TORONTO: The Canadian dollar edged lower against its broadly stronger US counterpart on Friday and bond yields climbed to multi-year highs, as investors weighed Canada’s federal budget and domestic data that showed the jobless rate falling to a record low.
The loonie was trading 0.1% lower at 1.2605 to the greenback, or 79.33 US cents, after trading in a range of 1.2576 to 1.2611.
For the week, the currency was on track to decline 0.7%, losing ground after it notched on Tuesday its strongest intraday level in nearly five months at 1.24.
The decline for the loonie came as the US dollar index strengthened to 100 for the first time in nearly two years, supported by the prospect of a more aggressive pace of Federal Reserve interest rate hikes.
Meanwhile, the price of oil was stable on Friday at about $96 a barrel but remained on course for a second weekly fall after countries announced plans to release crude from their strategic stocks. Oil is one of Canada’s major exports.

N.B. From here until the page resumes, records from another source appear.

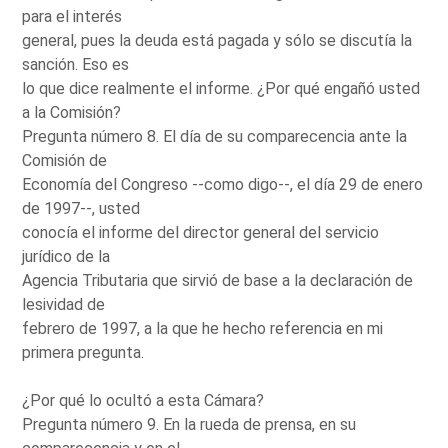
para el interés
general, pues la deuda está pagada y sólo se discutía la
sanción. Eso es
lo que dice realmente el informe. ¿Por qué engañó usted
a la Comisión?
Pregunta número 8. El día de su comparecencia ante la
Comisión de
Economía del Congreso --como digo--, el día 29 de enero
de 1997--, usted
conocía el informe del director general del servicio
jurídico de la
Agencia Tributaria que sirvió de base a la declaración de
lesividad de
febrero de 1997, a la que he hecho referencia en mi
primera pregunta.
¿Por qué lo ocultó a esta Cámara?
Pregunta número 9. En la rueda de prensa, en su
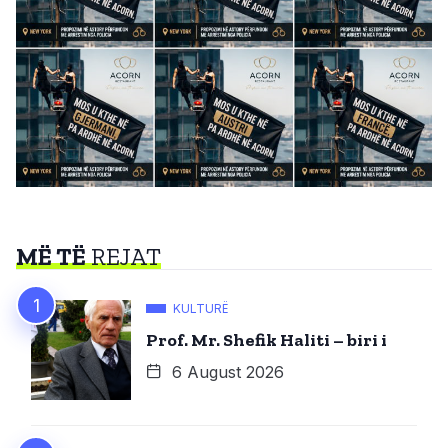
MË TË
REJAT
KULTURË
Prof. Mr. Shefik Haliti – biri i
6 August 2026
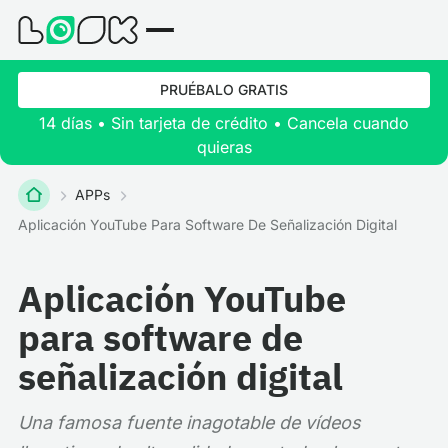
PRUÉBALO GRATIS
14 días • Sin tarjeta de crédito • Cancela cuando
quieras
APPs
Aplicación YouTube Para Software De Señalización Digital
Aplicación YouTube
para software de
señalización digital
Una famosa fuente inagotable de vídeos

Canada’s unemployment rate fell to 5.3% in March, highlighting the tightening of the country’s labor market, with the economy adding a net 72,500 jobs.
With the labour market tight and the inflation outlook worsening, investors expect a rare half-percentage-point rate hike next week from the Bank of Canada.
Canada projected a budget deficit for the current fiscal year that is nearly 10% lower than forecast in a December fiscal update, mostly due to higher revenues.
As deficits narrow, Canada is cutting the amount of debt it issues, including a reduction in long-term bonds.
Still, Canadian government bond yields moved higher across a flatter curve on Friday. The 10-year touched its highest since January 2014 at 2.647% before dipping slightly to 2.637%, up 6.2 basis points on the day.